Friday, December 10, 2010
The tour kicked off in Chinatown at the Hayden Building (1875). There, tour participants heard about plans to redevelop the building and were able to explore the upper stories of the Boston Landmark, which is H.H. Richardson’s only remaining commercial building in the city.
Next, the group traveled to Dudley Square, where they visited the project site of HBI’s future headquarters, the Eustis Street Fire House (1859) and the adjacent Eliot Burying Ground (1630s). While taking a look at the rear of the Fire House from the burying ground, the group heard about the efforts to conduct a comprehensive archaeological survey of the historically sensitive site. With the gate open to the Burying Ground, some curious kids from the neighborhood also came in to investigate the ancient gravestones. Upon their move to the Fire House this spring, Historic Boston hopes to become a helpful steward of the burying ground, and allow for it to be open more frequently.

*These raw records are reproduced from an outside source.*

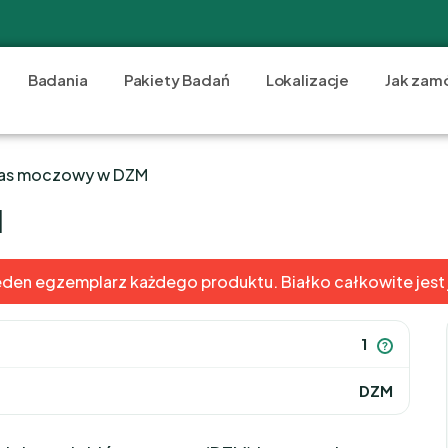
Badania
Pakiety Badań
Lokalizacje
Jak zam
as moczowy w DZM
M
eden egzemplarz każdego produktu. Białko całkowite jest
1
?
DZM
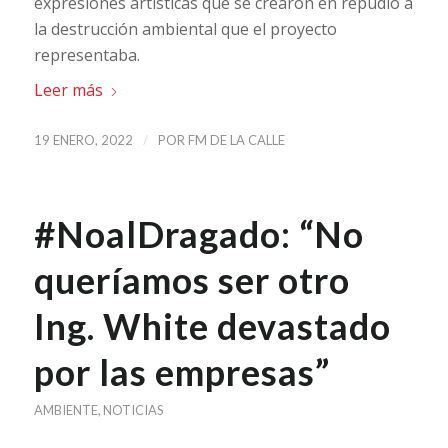
expresiones artísticas que se crearon en repudio a
la destrucción ambiental que el proyecto
representaba.
Leer más
/
19 ENERO, 2022
POR
FM DE LA CALLE
#NoalDragado: “No
queríamos ser otro
Ing. White devastado
por las empresas”
AMBIENTE
,
NOTICIAS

After the Eustis Street Fire House, the group rode up the hill to visit the Alvah Kittredge House in Highland Park, where the group fell silent upon seeing its current condition. The group was able to look across the square towards the Alvah Kittredge Park Rowhouses, an HBI supported project in the early 2000s. The bus also took us by the Spooner Lambert House (1782), an HBI project that restored the house to its original grandeur, and provided much-needed home ownership opportunities in the neighborhood.
Next, the group traveled through Upham’s Corner, where we learned about the Commercial Casebook project, and onto the Anna Clapp Harris Smith House on Pleasant Street. There, the group learned about the Handmade Houses program, and HBI’s partnership with North Bennet Street School. The participants were able to tour the 1804 Federal period house and heard directly from the preservation carpentry students about the work that has been done so far.
To round out the project tour, the group visited Fields Corner, where they learned about the Historic Neighborhood Centers program, and about HBI’s current project at the Golden Building. There, the group also took advantage of Fields Corner’s fantastic Vietnamese food and gathered at the newly relocated Pho Hoa restaurant to further discuss HBI’s growing pipeline of projects.
We thank our colleagues, partners and friends for taking time out of their busy schedules to travel through Boston’s neighborhoods to tour our current projects. We couldn’t do it without you!